Expedition Everest was the inspiration behind the bent tracks. My son calls it the Yeti Ride and was super excited to have his own version in the front yard.


----------



## Hairazor

I would sooo want my picture with this! Nice!!!


----------



## Jack Mac

That is such a cool and creative idea. It turned out great! I would love to take a picture in it myself. I'm sure it will be a huge hit. Great work Chuck! Make sure to post pictures of how it went on Halloween night.


----------



## Headless

I absolutely LOVE this - great idea and great work!


----------



## CreeepyCathy

great job on that!


----------



## Lunatic

Thats cool chuck!


----------



## shannibal

That's a great idea! Great build too!


----------



## FastEddie33

LOVE IT!!..Very Cool!!


----------



## The Halloween Lady

That is so creative. Your track turned out super.  Maybe you could hire a couple of actual carnies... now that would be creepy!


----------



## IMU

Love it!


----------



## z0mbie st0mp

Awesome idea!


----------



## Dr.Acula

I love this. It's so much fun


----------



## fick209

What a fun idea! Looks really good!


----------



## mys197gt

hope the pic shows up - I hate using photobucket


----------



## z0mbie st0mp

That's really great! Awesome lighting


----------



## falon810

Great Job This idea rocks. Love the skeleton on the back.


----------



## Palmdale Haunter

Very cool!


----------



## Dark Angel 27

I love the skellie's expression! Very well done!


----------



## Acid PopTart

Fantastic work! This is similar to what I wanted to do on my roof last year but all the bad weather said not a chance. I LOVE it as a photo op idea much better!!


----------



## hpropman

Wow! I love this prop! very very cool! But I have to ask what does the wife and the neighbors say? Do you get the rolling eyes also?


----------



## Chuck

hpropman said:


> Wow! I love this prop! very very cool! But I have to ask what does the wife and the neighbors say? Do you get the rolling eyes also?

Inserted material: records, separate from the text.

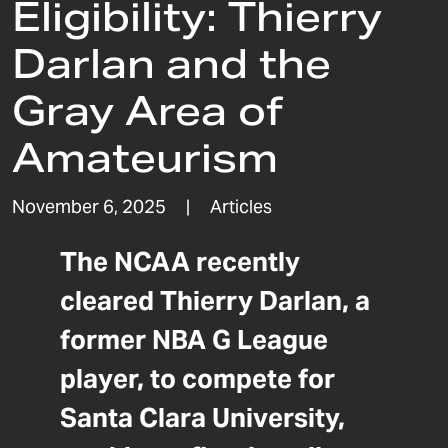
Eligibility: Thierry
Darlan and the
Gray Area of
Amateurism
November 6, 2025
|
Articles
The NCAA recently
cleared Thierry Darlan, a
former NBA G League
player, to compete for
Santa Clara University,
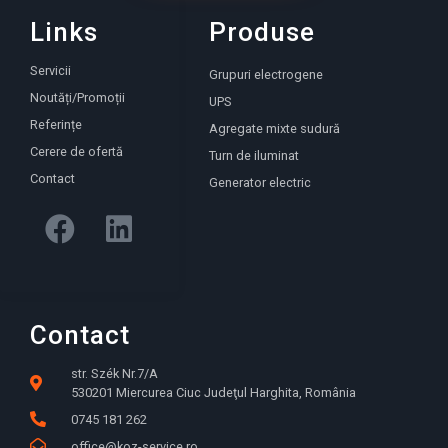
Links
Produse
Servicii
Grupuri electrogene
Noutăți/Promoții
UPS
Referințe
Agregate mixte sudură
Cerere de ofertă
Turn de iluminat
Contact
Generator electric
Contact
str. Szék Nr.7/A
530201 Miercurea Ciuc Judeţul Harghita, România
0745 181 262
office@koz-service.ro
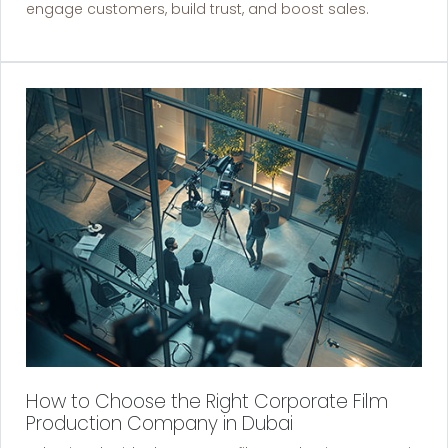
engage customers, build trust, and boost sales.
How to Choose the Right Corporate Film
Production Company in Dubai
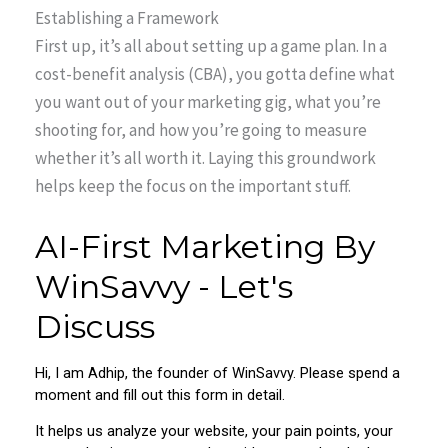
Establishing a Framework
First up, it’s all about setting up a game plan. In a
cost-benefit analysis (CBA), you gotta define what
you want out of your marketing gig, what you’re
shooting for, and how you’re going to measure
whether it’s all worth it. Laying this groundwork
helps keep the focus on the important stuff.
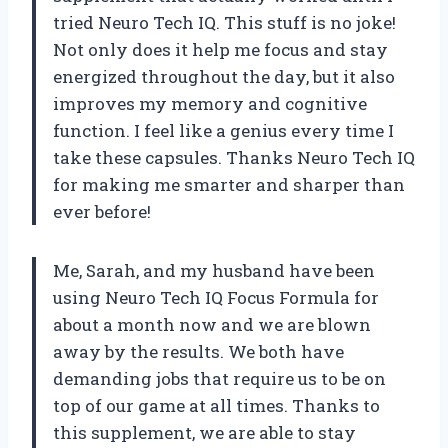
tried Neuro Tech IQ. This stuff is no joke!
Not only does it help me focus and stay
energized throughout the day, but it also
improves my memory and cognitive
function. I feel like a genius every time I
take these capsules. Thanks Neuro Tech IQ
for making me smarter and sharper than
ever before!
Me, Sarah, and my husband have been
using Neuro Tech IQ Focus Formula for
about a month now and we are blown
away by the results. We both have
demanding jobs that require us to be on
top of our game at all times. Thanks to
this supplement, we are able to stay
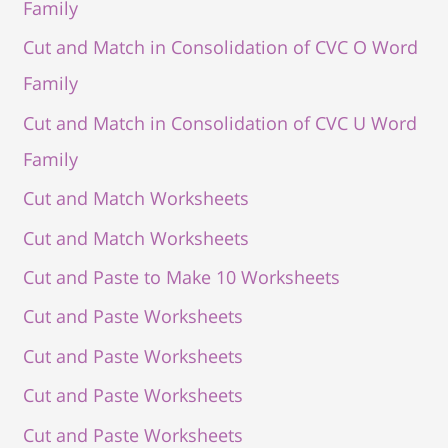
Family
Cut and Match in Consolidation of CVC O Word
Family
Cut and Match in Consolidation of CVC U Word
Family
Cut and Match Worksheets
Cut and Match Worksheets
Cut and Paste to Make 10 Worksheets
Cut and Paste Worksheets
Cut and Paste Worksheets
Cut and Paste Worksheets
Cut and Paste Worksheets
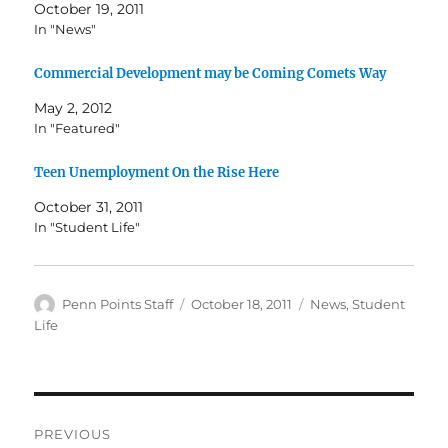
October 19, 2011
In "News"
Commercial Development may be Coming Comets Way
May 2, 2012
In "Featured"
Teen Unemployment On the Rise Here
October 31, 2011
In "Student Life"
Author
Posted
Categories
Penn Points Staff
October 18, 2011
News
,
Student
on
Life
Post
PREVIOUS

My wife loves it. She comes up with ideas and then I make them happen. We make a pretty good team. None of the neighbors have ever complained about our display.


----------



## Riff_JunkieSFR

Thats is one sweet display


----------



## Chuck

Chuck said:


> My wife loves it. She comes up with ideas and then I make them happen. We make a pretty good team. None of the neighbors have ever complained about our display.


I take that back, This year one of my neighbors decided to spray paint a sign and stick it in his front yard with a bible passage. "Ye cannot drink the cup of the Lord, and the cup of devils: ye cannot be partakers of the Lord's table, and of the table of devils."

He then put tape across his front entry way with signs telling kids to go away.


----------



## ATLfun

As everybody said your build is fabulous. The roller coaster track idea was simply brilliant. The feature is so unique, I think you should highlight it more by putting rope lighting along the outside tracks.

You took the carnival idea to new heights.


.


----------



## Spookie

I have a carnival plan still in the works, just picked up 2 more clown props this year, and have contemplated a roller coaster as part of the background (going in or out of a tunnel...like one of those endless tunnels). But seeing your photo op area using a roller coaster is making me think about it again. Love the idea. With so many kids out there with cellphone/cameras it's a natural. I saw quite a number of camera flashing going off this year of our window projection and of kids in the street in general taking pictures of each other. Thanks Chuck.


----------